Theatre was the passion of this classless dandy and casual subversive who understood how to share it with the world. Lunacy was his sweet love.

As World War II loomed in Europe, his father, a French writer who was never published but who had a flair for pacifism, left for Argentina. The honest wealth of his American mother, granddaughter of the Senator, and later Governor, of New York, Frank W. Higgins, facilitated the family’s bohemian existence.   

At the end of his teens, the young Savary settled briefly in New York where he got to know Jack Kerouac and his peers, before arriving in Paris in his early 20s.
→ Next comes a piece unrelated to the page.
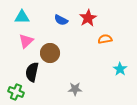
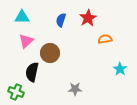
blue semicircle: rotated 80 degrees clockwise
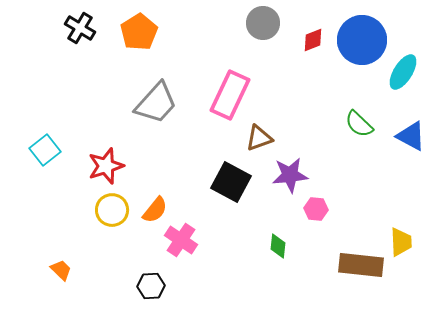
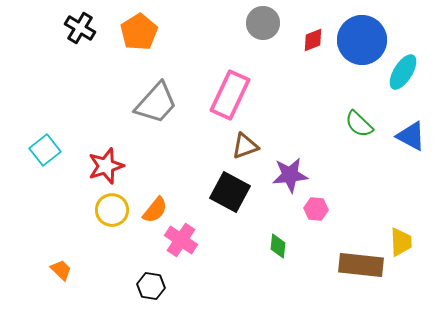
brown triangle: moved 14 px left, 8 px down
black square: moved 1 px left, 10 px down
black hexagon: rotated 12 degrees clockwise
There, in 1965, he created a theatre company under his own name which, with the contributions of Roland Topor, Fernando Arrabal and Alejandro Jodorowsky, was subsequently re-launched as ‘Le Grand Magic Circus’. In 1968, in collaboration with the wonderful Jacques Coutureau (who died in 2005), Savary again re-named his company, this time as ‘Le Grand Magic Circus et ses animaux tristes’ (The Grand Magic Circus and its sad animals).

His company’s performances, along with those of Ariane Mnouchkine’s troupe at the Théâtre du Soleil, will provide historians with an insight into the concerns of French society between the last years of Gaullist government, in the early 1970s under President Georges Pompidou, and the first years of the presidency of socialist François Mitterrand, beginning in 1981.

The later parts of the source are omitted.